* [Exercise description]: Locate the lines of the listing below that hold "Card", then copy each of them.

* [Extracted entries]:
══════════════════════════════

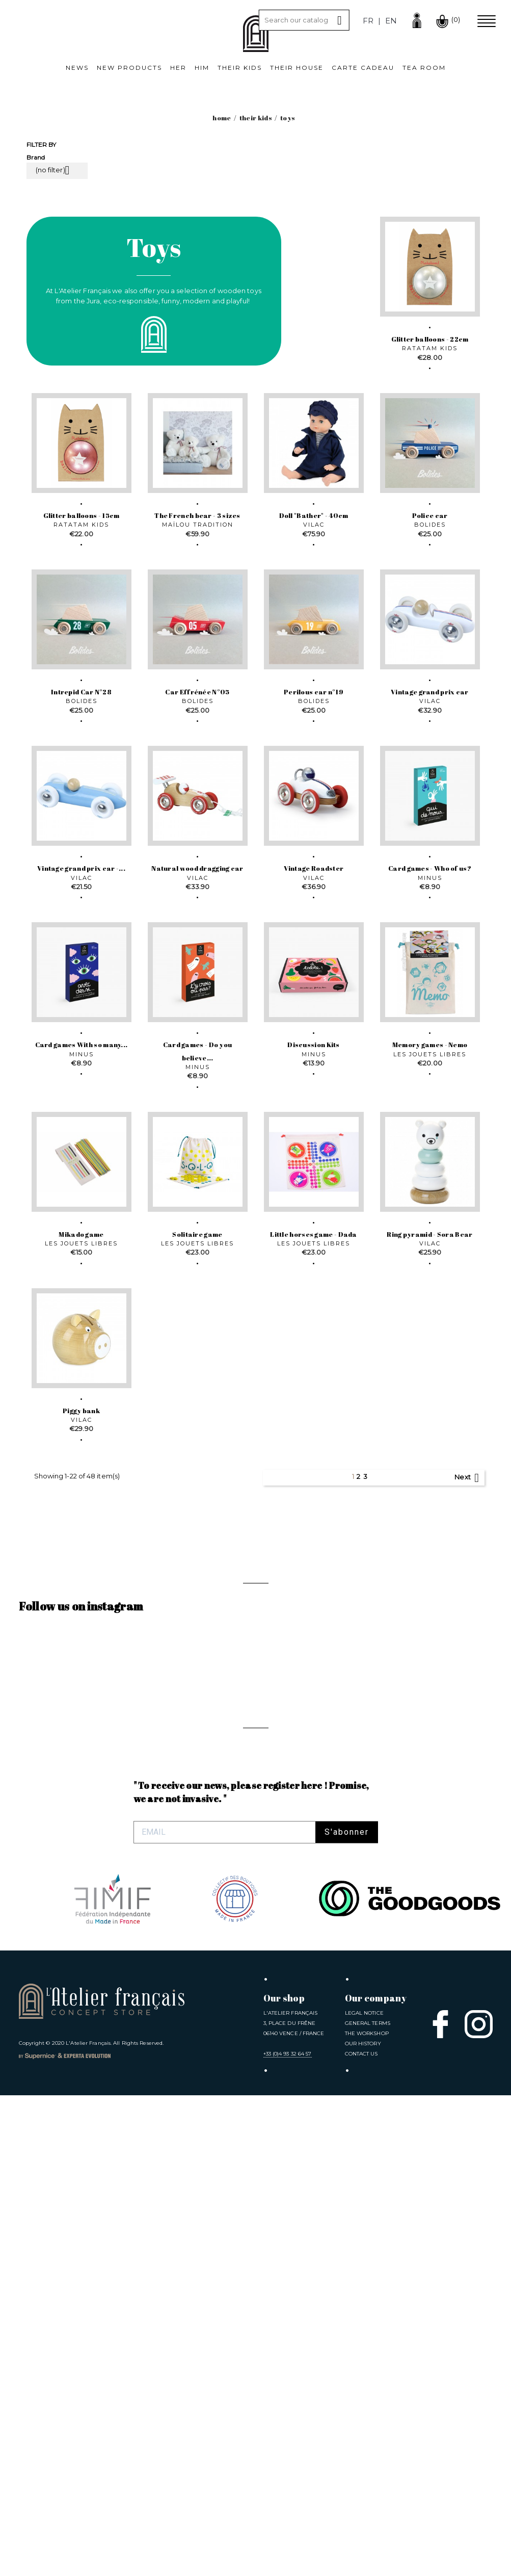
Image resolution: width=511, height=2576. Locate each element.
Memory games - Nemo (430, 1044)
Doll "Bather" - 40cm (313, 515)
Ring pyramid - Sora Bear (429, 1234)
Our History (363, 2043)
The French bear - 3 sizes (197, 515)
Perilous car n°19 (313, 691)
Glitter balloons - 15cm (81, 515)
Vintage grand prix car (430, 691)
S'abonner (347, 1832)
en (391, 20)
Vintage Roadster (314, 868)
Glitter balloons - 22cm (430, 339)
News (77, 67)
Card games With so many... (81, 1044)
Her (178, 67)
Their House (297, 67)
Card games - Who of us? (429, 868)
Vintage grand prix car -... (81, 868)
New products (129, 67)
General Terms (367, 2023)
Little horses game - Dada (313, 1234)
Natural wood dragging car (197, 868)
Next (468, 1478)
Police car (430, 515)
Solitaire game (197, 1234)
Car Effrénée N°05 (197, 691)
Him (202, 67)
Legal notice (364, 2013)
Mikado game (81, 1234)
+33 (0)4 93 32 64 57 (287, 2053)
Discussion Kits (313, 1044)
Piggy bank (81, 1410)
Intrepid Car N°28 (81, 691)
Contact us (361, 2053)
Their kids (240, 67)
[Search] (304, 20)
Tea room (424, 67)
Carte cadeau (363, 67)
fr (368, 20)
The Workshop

══════════════════════════════

* [Exercise output]:
Card games With so many... (81, 1044)
Card games - Who of us? (429, 868)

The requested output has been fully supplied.